**PROMPT**.
Could you please reproduce every record below exactly, leaving out the pictures?

*** Opening of RAW DATA ***

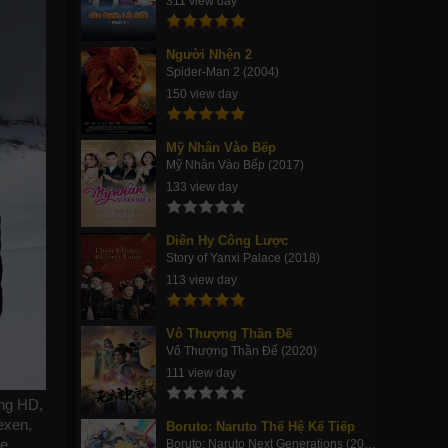
311 view day
Người Nhện 2
Spider-Man 2 (2004)
150 view day
Mỹ Nhân Vào Bếp
Mỹ Nhân Vào Bếp (2017)
133 view day
Diên Hy Công Lược
Story of Yanxi Palace (2018)
113 view day
Vô Thượng Thần Đế
Vô Thượng Thần Đế (2020)
111 view day
ợng HD,
exen,
Boruto: Naruto Thế Hệ Kế Tiếp
de
Boruto: Naruto Next Generations (2017)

*** Close of RAW DATA ***

**RESULT**.
311 view day
Người Nhện 2
Spider-Man 2 (2004)
150 view day
Mỹ Nhân Vào Bếp
Mỹ Nhân Vào Bếp (2017)
133 view day
Diên Hy Công Lược
Story of Yanxi Palace (2018)
113 view day
Vô Thượng Thần Đế
Vô Thượng Thần Đế (2020)
111 view day
ợng HD,
exen,
Boruto: Naruto Thế Hệ Kế Tiếp
de
Boruto: Naruto Next Generations (2017)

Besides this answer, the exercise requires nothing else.